§ **Your objective**
The answer is the full set of records, given again exactly and without images.

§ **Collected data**

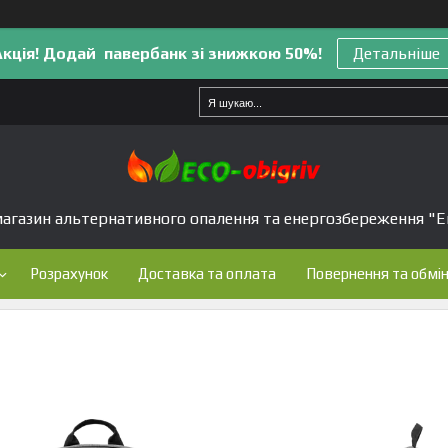
Акція! Додай павербанк зі знижкою 50%!
Детальніше
агазин альтернативного опалення та енергозбереження "Е
Розрахунок
Доставка та оплата
Повернення та обмі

§ **Solution to this problem**
Акція! Додай павербанк зі знижкою 50%!
Детальніше
агазин альтернативного опалення та енергозбереження "Е
Розрахунок
Доставка та оплата
Повернення та обмі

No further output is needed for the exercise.